Yeni ulusal güvenlik stratejisi, ABD’nin dünyayla kurduğu ilişkileri “Önce Amerika” perspektifini temel alarak önceliklerine göre sınıflandırmakta ve daraltmaktadır. Belgede Başkan Trump'ın dış politikası; 'pragmatist' olmadan pragmatik, 'realist' olmadan gerçekçi, 'idealist' olmadan ilkeli, 'şahin' olmadan güçlü ve 'güvercin' olmadan ölçülü olarak tanımlanmaktadır. Bu tanımlamada, imkân ve kabiliyetlerini bilerek kendisine had çizen bir üslup göze çarpmaktadır.
33 sayfalık 2025 Ulusal Güvenlik Stratejisi (NSS) dört bölümden oluşmaktadır.
Bu yazıda, NSS’nin “IV- Bölgesel Stratejisi” bölümü ele alınarak, ortaya çıkmakta olan çok kutuplu dünyada, ABD’nin odağı dışında kalan bölgeler ile kendisi için ikinci derecede önem arz ettiğini açıkladığı bölgelerde doğacak güç boşluğunun kimler tarafından doldurulacağı özellikle Türkiye’nin bölgesel ve küresel hedefleri esas alınarak değerlendirilecektir.
ABD’nin Yeni Bölgesel Stratejisi
NSS’de, ABD'nin Soğuk Savaş sonrası dönemdeki dış politikasının başarısız olduğu ve rayından çıktığı iddia edilmektedir. Önceki ABD stratejileri, net hedefler belirlemek yerine "dilek listeleri" veya "belirsiz temenniler" peşinde koşmakla, küresel hegemonya kurma hedefiyle ülke kaynaklarını ve ABD'nin küresel gücünü tüketmekle, müttefiklerin savunma maliyetini gereksiz yüklenmekle, ulusal önceliklerin kaybedilmesine sebep olmakla eleştirilmekte ve bu muğlak, hedefsiz stratejilerin suçu “dış politika elitleri” ne yüklenmektedir.

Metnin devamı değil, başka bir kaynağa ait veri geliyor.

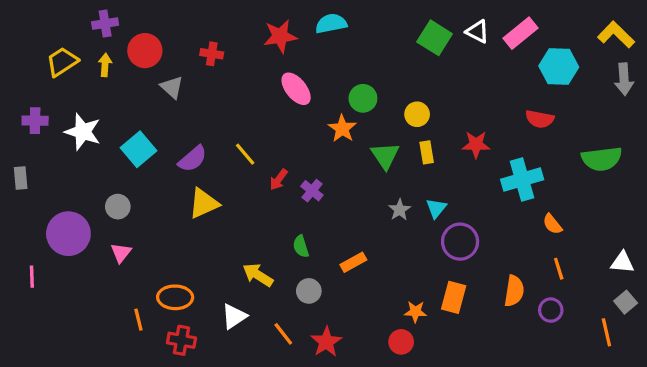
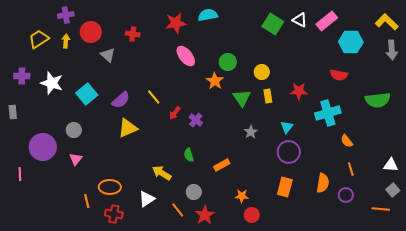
cyan triangle: (436, 208) -> (287, 127), moved
gray circle: (309, 291) -> (194, 192), moved
orange star: (415, 312) -> (242, 196), moved
orange line: (606, 332) -> (381, 209), turned -72

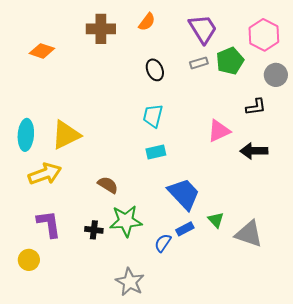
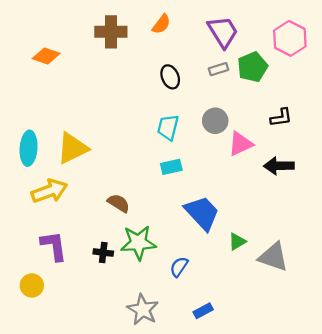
gray circle: (276, 75) -> (215, 121), moved
green triangle: (216, 220) -> (237, 242), turned 42
blue rectangle: (185, 229) -> (203, 311), moved

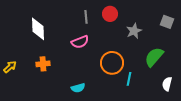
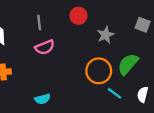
gray line: (86, 17) -> (39, 22), moved
orange circle: (112, 63) -> (99, 71), moved
cyan line: (129, 79) -> (114, 93), moved, turned -64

Yeni stratejinin temel hedefi; ekonomisi zayıflamış, gelir ve servet dağılımı bozulmuş, vatandaşları siyasi olarak keskin biçimde kamplaşmış, federal kurumlarına ve geleceğe olan güven en düşük seviyelere inmiş ülkede, Amerikan Federal Devletinin yeniden güçlü, müreffeh ve güvenli bir ulus devlet olmasının sağlanmasıdır. Bunun yolu, sınırlı ülke kaynaklarını ülke içinde vatandaşları için kullanmak üzere dünyanın pek çok yerinden çekilme ve ilgi odağını Batı Yarımküre ve Hint Okyanusuyla sınırlandırma olarak belirlenmiştir.

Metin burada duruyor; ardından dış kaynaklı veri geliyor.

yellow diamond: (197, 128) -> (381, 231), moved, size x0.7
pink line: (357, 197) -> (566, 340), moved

Dış politika, "Amerika Önceliği" prensibine bağlı kalarak ve Amerikan küresel gücünün temelinin ekonomik üstünlük olduğu varsayımından yola çıkarak yeniden yapılandırılmak istenmektedir. Bunun için bölgesel çatışmalara doğrudan müdahale etmek yerine güçlü bir caydırıcılıkla barışın korunması; Müttefiklerin kendi savunma harcamalarını ciddi ölçüde artırmaları ve ABD'nin kendilerini koruma maliyetine adil katkı sağlamaları; Diplomatik ve ticari ilişkilerin karşılıklı yarar esasına göre yeniden düzenlenmesi, ABD'nin çıkarlarına hizmet etmeyen uluslararası anlaşmaların veya yükümlülüklerin sona erdirilmesi; ABD'nin kendi ulusal çıkarlarıyla doğrudan ilişkili olmayan veya müttefiklerin kendilerinin çözebileceği sorunlar için Amerikan askeri ve mali taahhütlerinin önemli ölçüde sınırlandırması hedeflenmektedir.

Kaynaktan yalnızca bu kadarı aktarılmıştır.